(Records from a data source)
-- -- --
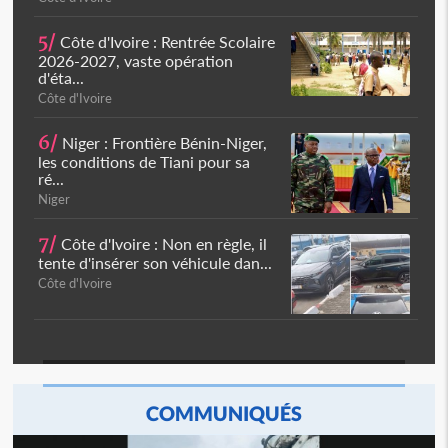
5/
Côte d'Ivoire : Rentrée Scolaire
2026-2027, vaste opération
d'éta...
Côte d'Ivoire
6/
Niger : Frontière Bénin-Niger,
les conditions de Tiani pour sa
ré...
Niger
7/
Côte d'Ivoire : Non en règle, il
tente d'insérer son véhicule dan...
Côte d'Ivoire
COMMUNIQUÉS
-- -- --
What the task asks => Determine the number of lines in these entries that contain the word "Ivoire", and write only that number.

Solution for this problem => 4